Axens, Chiyoda and the search for liquid hydrogen carriers

November 28, 2022 |

From France and Japan comes news that Axens and Chiyoda Corporation have inked a partnership to facilitate hydrogen supply chain projects via methylcyclohexane, known widely as MCH, as a Liquid Organic Hydrogen Carrier, and promote a combination of Axens’ Toluene Hydrogenation technology and Chiyoda’s SPERA Hydrogen technology.

The hydrogen backstory

According to the International Energy Agency (IEA), the size of the hydrogen economy could be as large as 150 million tons annually in 2030. The hydrogen long distance transportation from favorable areas of production to main consumption countries remains a key challenge to be addressed from technical and economical point of view.

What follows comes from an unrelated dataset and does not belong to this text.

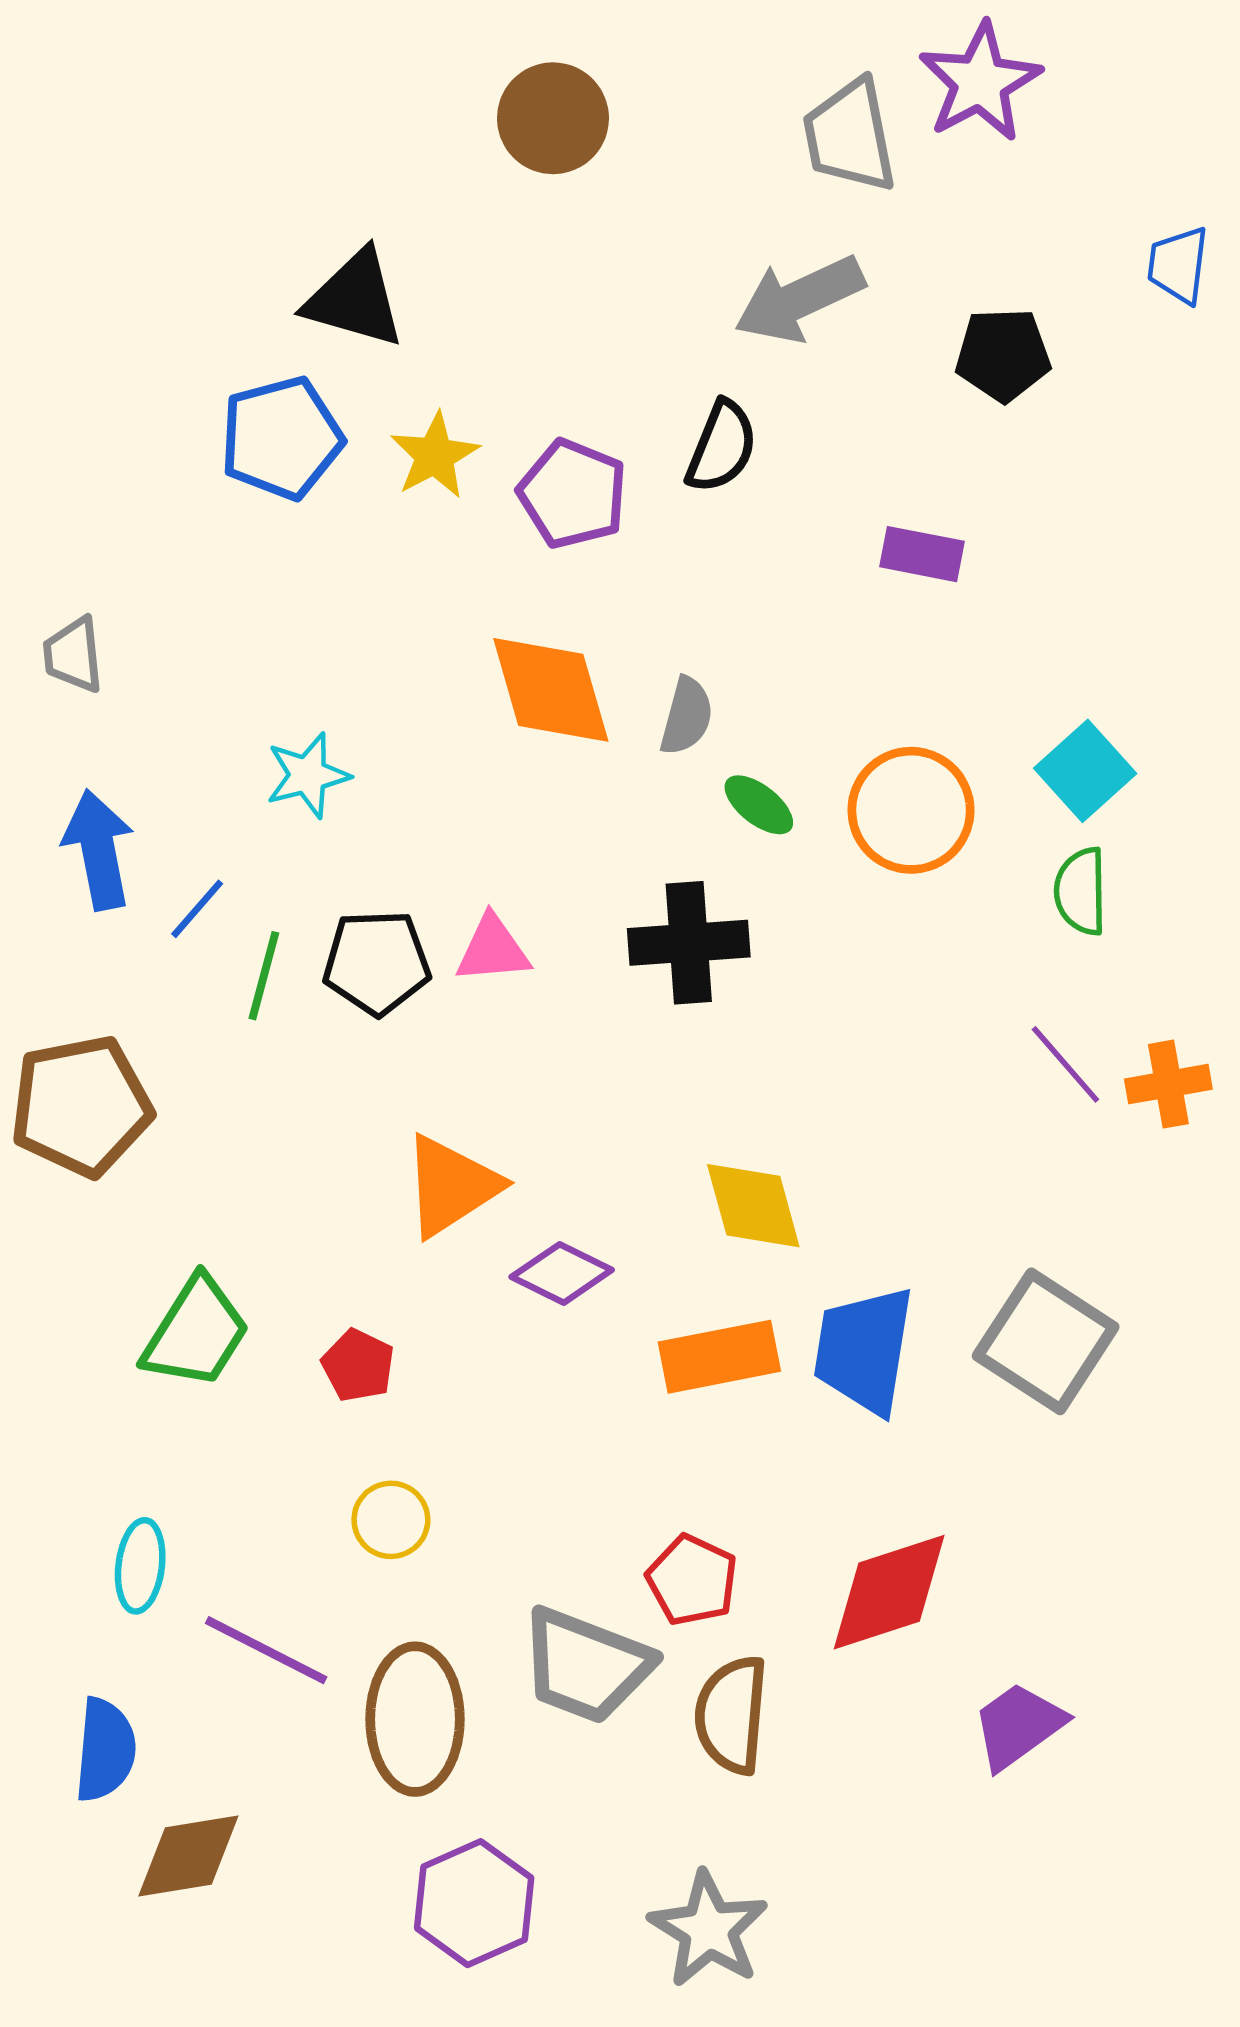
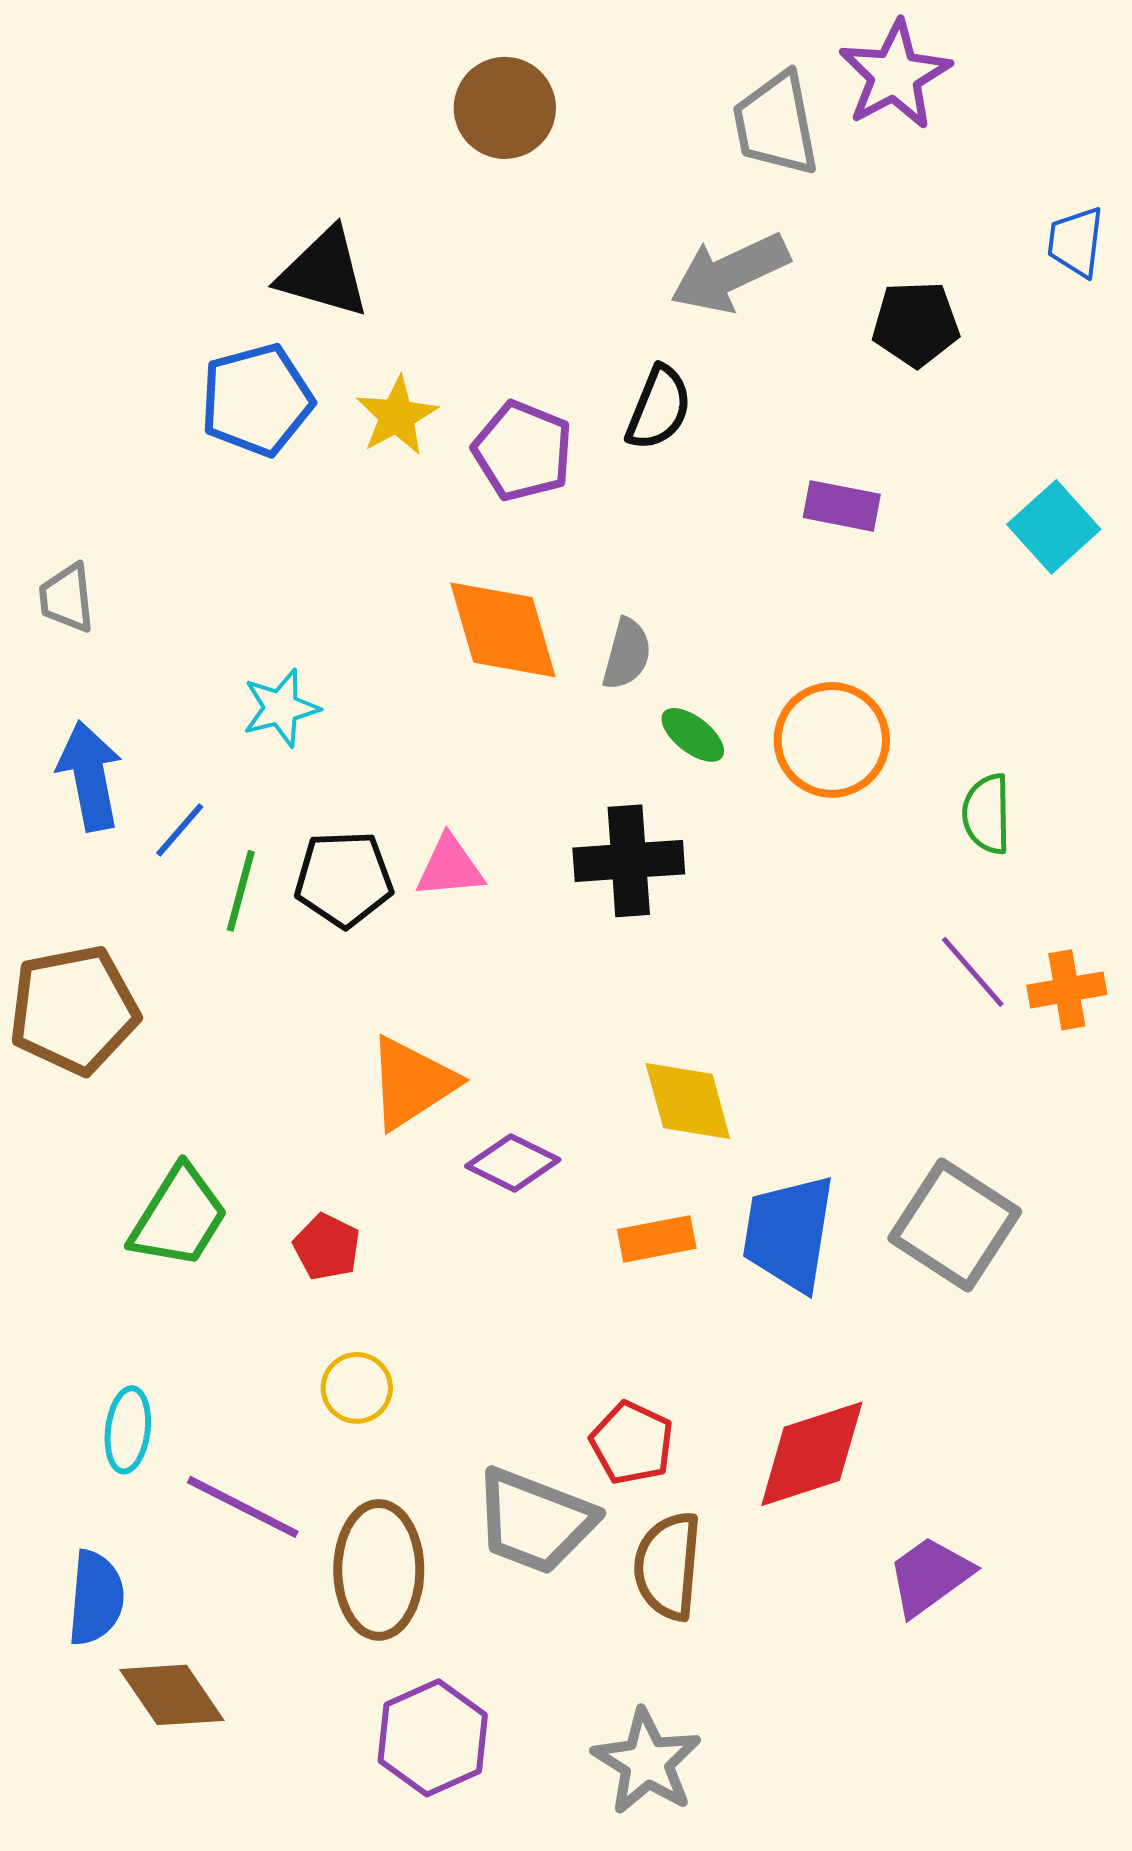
cyan square: (1085, 771) -> (1054, 527), moved
orange rectangle: (719, 1357) -> (657, 1239), size x0.7
brown diamond: (188, 1856) -> (172, 1695), turned 65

The liquid carrier problem

Worldwide, industry has struggled to match the promise of hydrogen technologies with the difficulties of transporting gas hydrogen around the world. Simply not enough pipeline, and the efficiencies are low. Liquefying hydrogen by lowering the temperature is a solution is you’re headed to the moon, for example, and cost is less of an object. Here on earth, the costs are high and the energy footprint becomes massive. So, thoughtful hydrogen proponents seek Liquid Organic Hydrogen Carriers that can be transported safely and effectively via, say, marine transport. MCH is an excellent candidate with a boiling point (101C) almost the same as water, and is roughly 15 percent hydrogen by mass, which is better than water (11%) though not as attractive as ammonia (18%), as liquids go.

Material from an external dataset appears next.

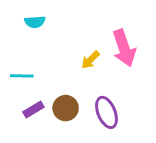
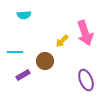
brown circle: (66, 108) -> (45, 61), moved
purple ellipse: (106, 112) -> (86, 80), moved

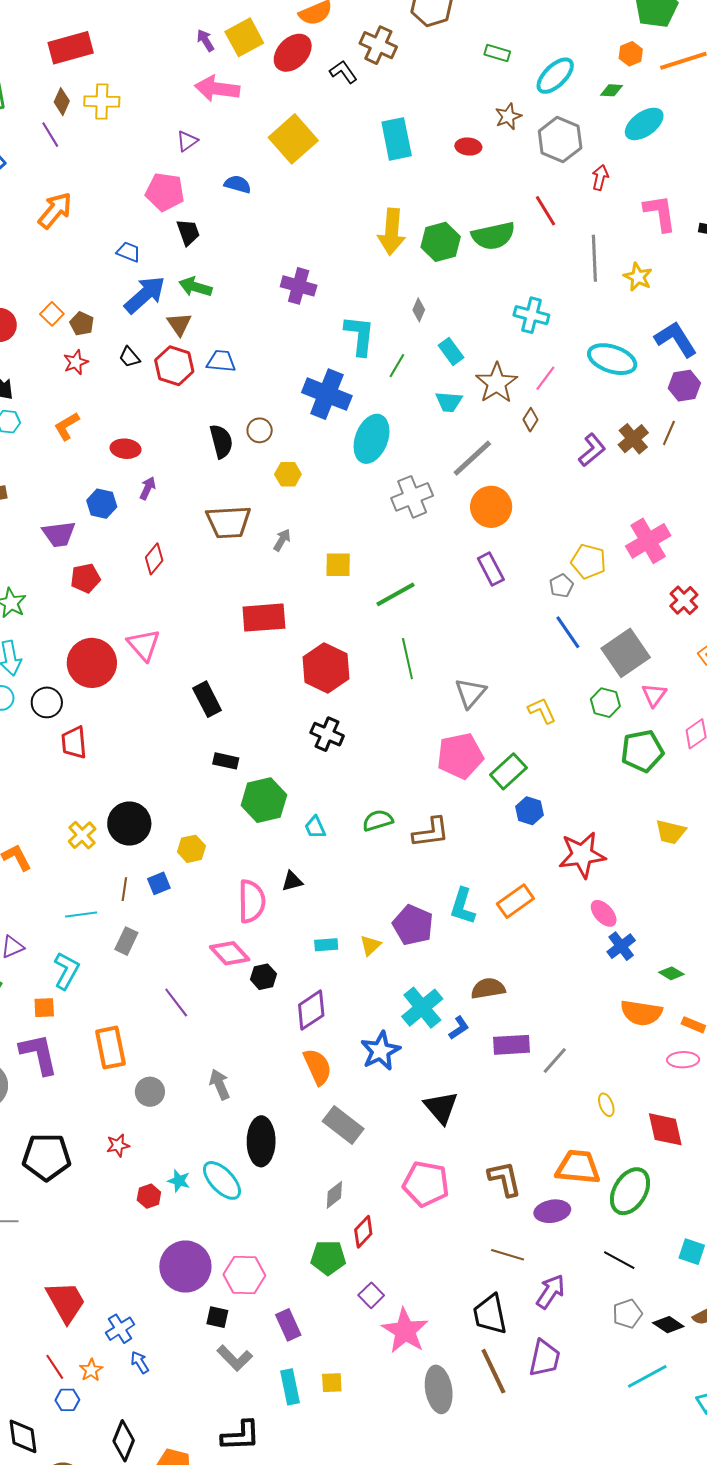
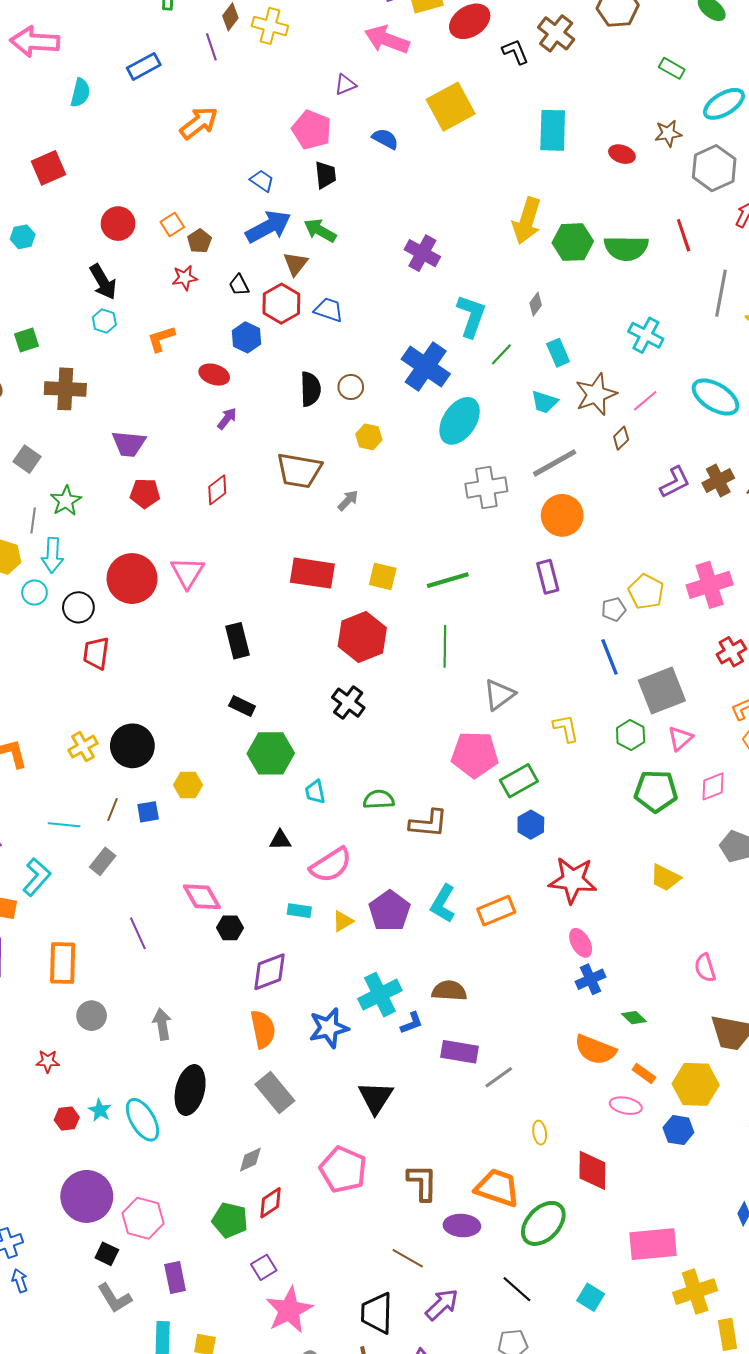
blue hexagon: (102, 504) -> (246, 337), moved
yellow square: (338, 565) -> (383, 576), moved
pink semicircle: (252, 901) -> (331, 865), moved, turned 45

The search for hydrogen options comes just as Rolly-Royce and easyjet have been testing hydrogen fuels in jet engines — one limitation of their approach is the use of super-cooled liquid hydrogen. More on that here.

In a nutshell, the combined technology works like this. Combine toluene and hydrogen into MHC at the front end using Axens tech, then transport, then re-divide into toluene and hydrogen at the backend using Chiyoda tech.

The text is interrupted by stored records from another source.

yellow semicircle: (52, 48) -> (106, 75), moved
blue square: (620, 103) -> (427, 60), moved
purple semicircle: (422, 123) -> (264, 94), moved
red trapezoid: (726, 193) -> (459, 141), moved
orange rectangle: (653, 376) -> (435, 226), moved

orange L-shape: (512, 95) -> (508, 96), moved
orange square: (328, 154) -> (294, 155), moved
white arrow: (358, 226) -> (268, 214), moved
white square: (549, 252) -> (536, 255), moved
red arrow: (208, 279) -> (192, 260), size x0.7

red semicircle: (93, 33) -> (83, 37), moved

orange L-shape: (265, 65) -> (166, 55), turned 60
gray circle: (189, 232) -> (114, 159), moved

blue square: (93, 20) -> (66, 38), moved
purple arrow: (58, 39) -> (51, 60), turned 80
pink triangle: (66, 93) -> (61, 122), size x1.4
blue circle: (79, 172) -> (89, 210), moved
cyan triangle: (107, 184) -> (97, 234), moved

The partners suggest that the partnership will address issues linked to safety and difficulties of hydrogen transport and storage; and technology cost intensity by using existing infrastructure, regulations, and standards.

The bio-based options

No reason that toluene and hydrogen have to be produced exclusively from petroleum, though they usually are. At present, it’s a complex set of steps to get toluene from biomass — generally what we’ve seen demonstrated on the lab bench is producing toluene from furans using the Diels-Alder reaction; furans can be readily made from biomass, but some ethylene is generally required as well — making it technically feasible but burdensome. More on that front here.

A couple of years ago, as route to toluene via biobased isoprene and acrolein appeared here — still multi-step, but a simple enough reaction.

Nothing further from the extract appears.